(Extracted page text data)
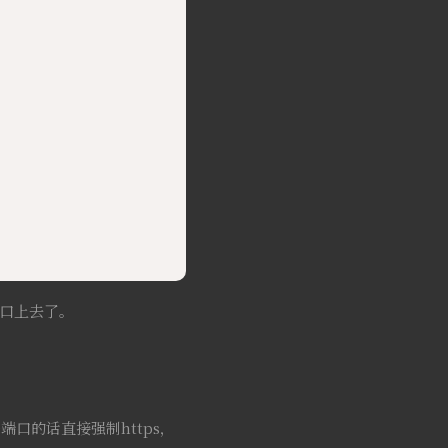
端口上去了。
端口的话直接强制https，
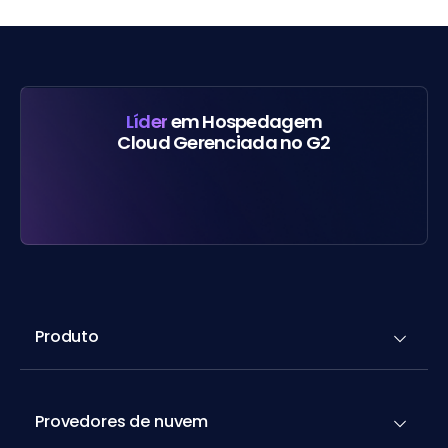
Líder
em Hospedagem
Cloud Gerenciada no G2
Produto
Provedores de nuvem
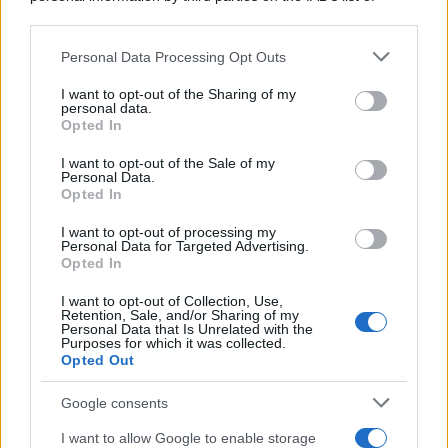
downstream participants.
Personal Data Processing Opt Outs
This information may also be disclosed by us to third parties
on the IAB’s List of Downstream Participants that may further
I want to opt-out of the Sharing of my
disclose it to other third parties.
personal data.
Opted In
Please note that this website/app uses one or more Google
services and may gather and store information including but
I want to opt-out of the Sale of my
Personal Data.
not limited to your visit or usage behaviour. You may click to
Opted In
grant or deny consent to Google and its third-party tags to
use your data for below specified purposes in below Google
I want to opt-out of processing my
consent section.
Personal Data for Targeted Advertising.
Opted In
I want to opt-out of Collection, Use,
Retention, Sale, and/or Sharing of my
Personal Data that Is Unrelated with the
Purposes for which it was collected.
Opted Out
Google consents
I want to allow Google to enable storage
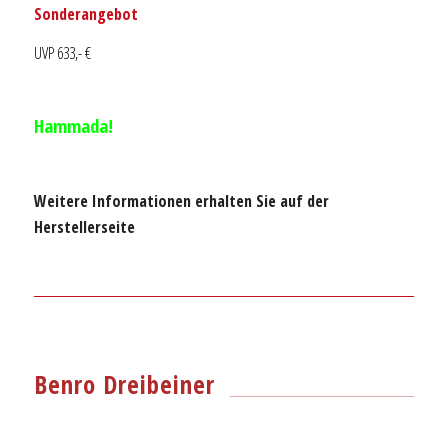
Sonderangebot
UVP 633,- €
Hammada!
Weitere Informationen erhalten Sie auf der
Herstellerseite
Benro Dreibeiner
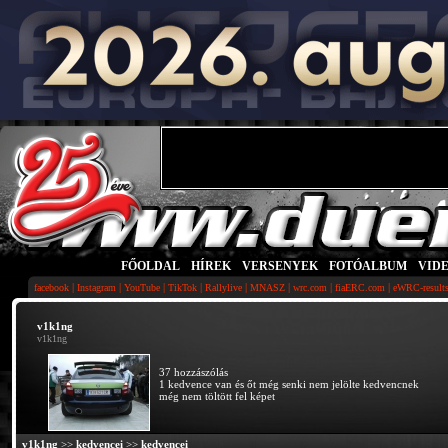
FŐOLDAL
|
HÍREK
|
VERSENYEK
|
FOTÓALBUM
|
VID
|
|
|
|
|
|
|
|
facebook
Instagram
YouTube
TikTok
Rallylive
MNASZ
wrc.com
fiaERC.com
eWRC-result
v1k1ng
v1k1ng
37 hozzászólás
1 kedvence van és őt még senki nem jelölte kedvencnek
még nem töltött fel képet
v1k1ng
>>
kedvencei
>>
kedvencei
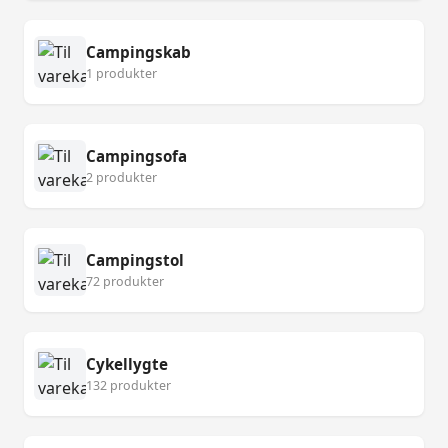
Campingskab
1 produkter
Campingsofa
2 produkter
Campingstol
72 produkter
Cykellygte
132 produkter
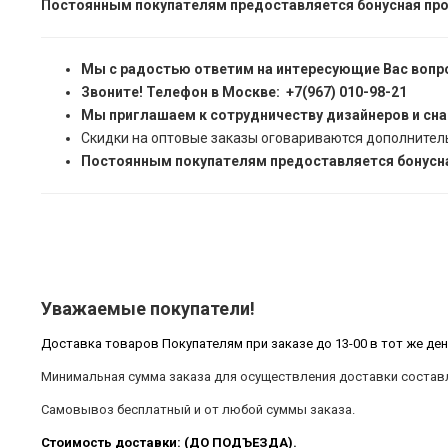
Постоянным покупателям предоставляется бонусная про
Мы с радостью ответим на интересующие Вас вопр
Звоните! Телефон в Москве: +7(967) 010-98-21
Мы приглашаем к сотрудничеству дизайнеров и сн
Скидки на оптовые заказы оговариваются дополнител
Постоянным покупателям предоставляется бонусна
Уважаемые покупатели!
Доставка товаров Покупателям при заказе до 13-00 в тот же ден
Минимальная сумма заказа для осуществления доставки составл
Самовывоз бесплатный и от любой суммы заказа.
Стоимость доставки: (ДО ПОДЪЕЗДА).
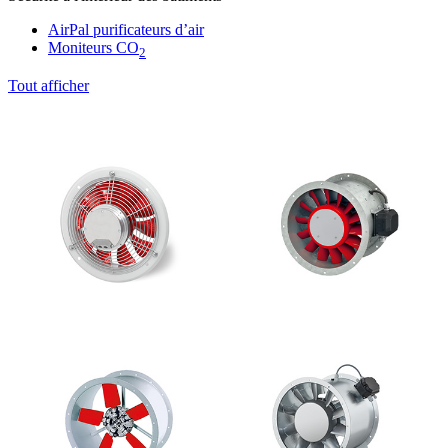
AirPal purificateurs d’air
Moniteurs CO
2
Tout afficher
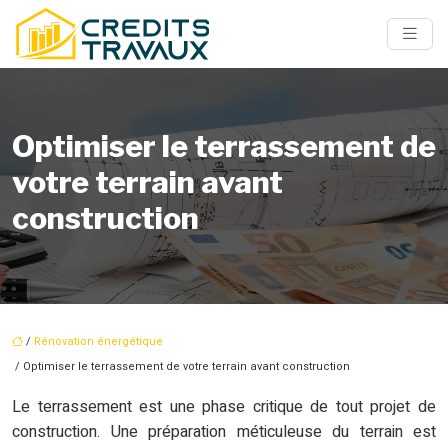
Optimiser le terrassement de
votre terrain avant
construction
/
Rénovation énergétique
/ Optimiser le terrassement de votre terrain avant construction
Le terrassement est une phase critique de tout projet de
construction. Une préparation méticuleuse du terrain est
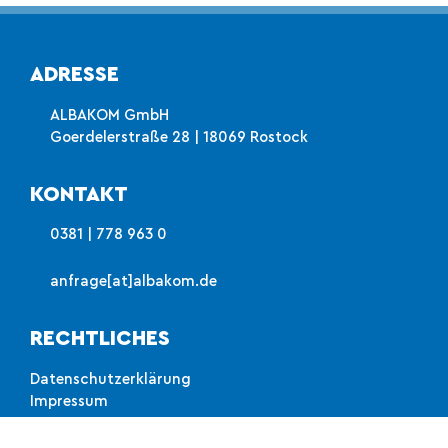
ADRESSE
ALBAKOM GmbH
Goerdelerstraße 28 | 18069 Rostock
KONTAKT
0381 | 778 963 0
anfrage[at]albakom.de
RECHTLICHES
Datenschutzerklärung
Impressum
AGB
DSGVO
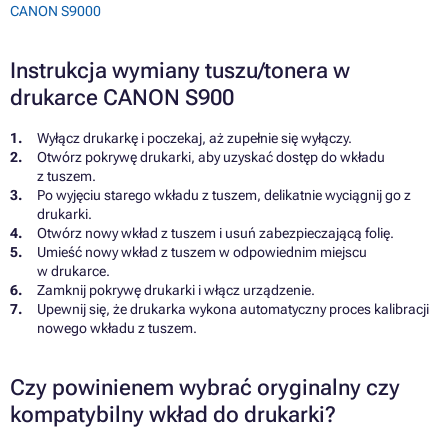
CANON S9000
Instrukcja wymiany tuszu/tonera w
drukarce CANON S900
Wyłącz drukarkę i poczekaj, aż zupełnie się wyłączy.
Otwórz pokrywę drukarki, aby uzyskać dostęp do wkładu
z tuszem.
Po wyjęciu starego wkładu z tuszem, delikatnie wyciągnij go z
drukarki.
Otwórz nowy wkład z tuszem i usuń zabezpieczającą folię.
Umieść nowy wkład z tuszem w odpowiednim miejscu
w drukarce.
Zamknij pokrywę drukarki i włącz urządzenie.
Upewnij się, że drukarka wykona automatyczny proces kalibracji
nowego wkładu z tuszem.
Czy powinienem wybrać oryginalny czy
kompatybilny wkład do drukarki?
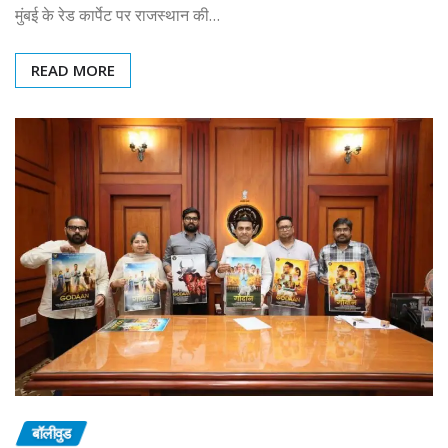
मुंबई के रेड कार्पेट पर राजस्थान की…
READ MORE
बॉलीवुड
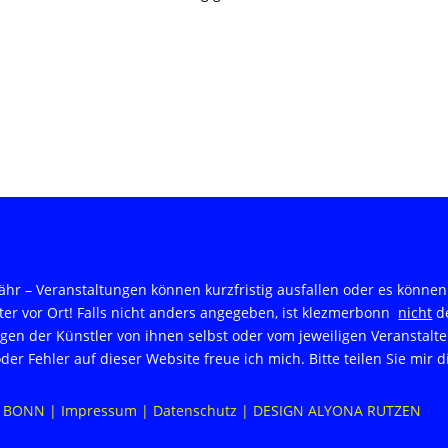
hr – Veranstaltungen können kurzfristig ausfallen oder es können 
ter vor Ort! Falls nicht anders angegeben, ist klezmerbonn
nicht
d
en der Künstler von ihnen selbst oder vom jeweiligen Veranstalte
er Fehler auf dieser Website freue ich mich. Bitte teilen Sie mir
ER BONN |
Impressum | Datenschutz
|
DESIGN ALYONA RUTZEN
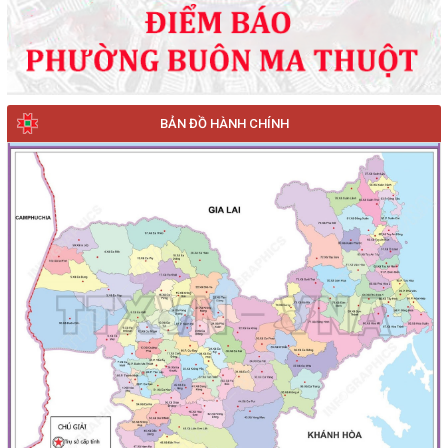
BẢN ĐỒ HÀNH CHÍNH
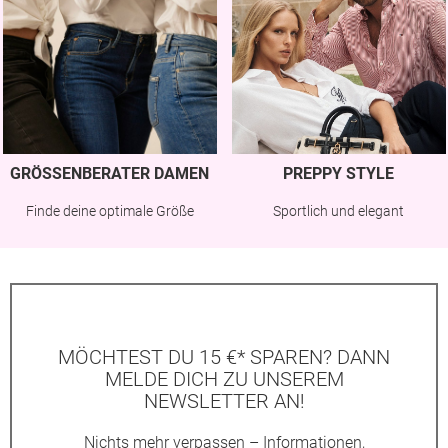
GRÖSSENBERATER DAMEN
PREPPY STYLE
Finde deine optimale Größe
Sportlich und elegant
MÖCHTEST DU 15 €* SPAREN? DANN
MELDE DICH ZU UNSEREM
NEWSLETTER AN!
Nichts mehr verpassen – Informationen,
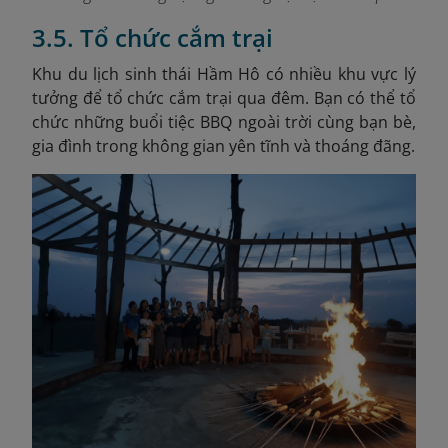
3.5. Tổ chức cắm trại
Khu du lịch sinh thái Hầm Hô có nhiều khu vực lý
tưởng để tổ chức cắm trại qua đêm. Bạn có thể tổ
chức những buổi tiệc BBQ ngoài trời cùng bạn bè,
gia đình trong không gian yên tĩnh và thoáng đãng.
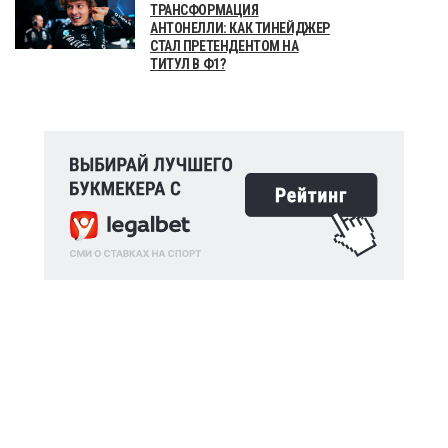
ТРАНСФОРМАЦИЯ
АНТОНЕЛЛИ: КАК ТИНЕЙДЖЕР
СТАЛ ПРЕТЕНДЕНТОМ НА
ТИТУЛ В Ф1?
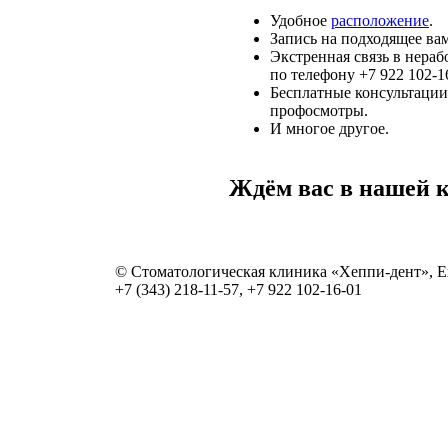
Удобное
расположение
.
Запись на подходящее ва
Экстренная связь в нераб
по телефону +7 922 102-1
Бесплатные консультации
профосмотры.
И многое другое.
Ждём вас в нашей 
© Стоматологическая клиника «Хеппи-дент», Е
+7 (343) 218-11-57,
+7 922 102-16-01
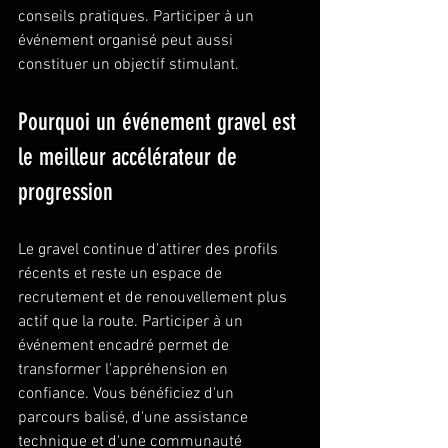
conseils pratiques. Participer à un 
événement organisé peut aussi 
constituer un objectif stimulant.
Pourquoi un événement gravel est 
le meilleur accélérateur de 
progression
Le gravel continue d'attirer des profils 
récents et reste un espace de 
recrutement et de renouvellement plus 
actif que la route. Participer à un 
événement encadré permet de 
transformer l'appréhension en 
confiance. Vous bénéficiez d'un 
parcours balisé, d'une assistance 
technique et d'une communauté 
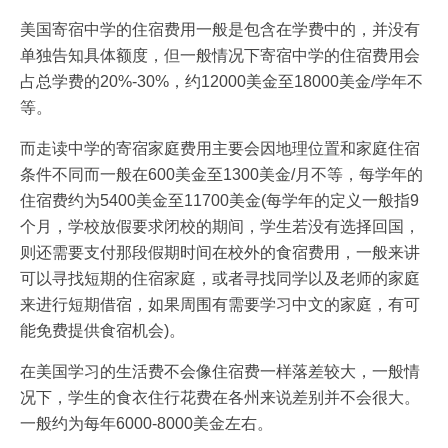
美国寄宿中学的住宿费用一般是包含在学费中的，并没有
单独告知具体额度，但一般情况下寄宿中学的住宿费用会
占总学费的20%-30%，约12000美金至18000美金/学年不
等。
而走读中学的寄宿家庭费用主要会因地理位置和家庭住宿
条件不同而一般在600美金至1300美金/月不等，每学年的
住宿费约为5400美金至11700美金(每学年的定义一般指9
个月，学校放假要求闭校的期间，学生若没有选择回国，
则还需要支付那段假期时间在校外的食宿费用，一般来讲
可以寻找短期的住宿家庭，或者寻找同学以及老师的家庭
来进行短期借宿，如果周围有需要学习中文的家庭，有可
能免费提供食宿机会)。
在美国学习的生活费不会像住宿费一样落差较大，一般情
况下，学生的食衣住行花费在各州来说差别并不会很大。
一般约为每年6000-8000美金左右。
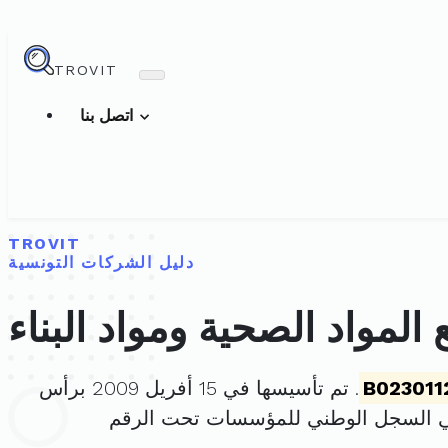
TROVIT
اتصل بنا
TROVIT
دليل الشركات التونسية
لمواد الصحية ومواد البناء
B023011
. تم تأسيسها في 15 أفريل 2009 برأس
ي السجل الوطني للمؤسسات تحت الرقم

Work to be completed =
What you return must match, character for character, the lines above from the one with "Rénovation énergétique" through the one with "Zamknij pokrywę drukarki i włącz urządzenie.", minus any pictures.

Answer area =
Rénovation énergétique
/ Optimiser le terrassement de votre terrain avant construction
Le terrassement est une phase critique de tout projet de
construction. Une préparation méticuleuse du terrain est
ADRESSE
ALBAKOM GmbH
Goerdelerstraße 28 | 18069 Rostock
KONTAKT
0381 | 778 963 0
anfrage[at]albakom.de
RECHTLICHES
Datenschutzerklärung
Impressum
AGB
DSGVO
CANON S9000
Instrukcja wymiany tuszu/tonera w
drukarce CANON S900
Wyłącz drukarkę i poczekaj, aż zupełnie się wyłączy.
Otwórz pokrywę drukarki, aby uzyskać dostęp do wkładu
z tuszem.
Po wyjęciu starego wkładu z tuszem, delikatnie wyciągnij go z
drukarki.
Otwórz nowy wkład z tuszem i usuń zabezpieczającą folię.
Umieść nowy wkład z tuszem w odpowiednim miejscu
w drukarce.
Zamknij pokrywę drukarki i włącz urządzenie.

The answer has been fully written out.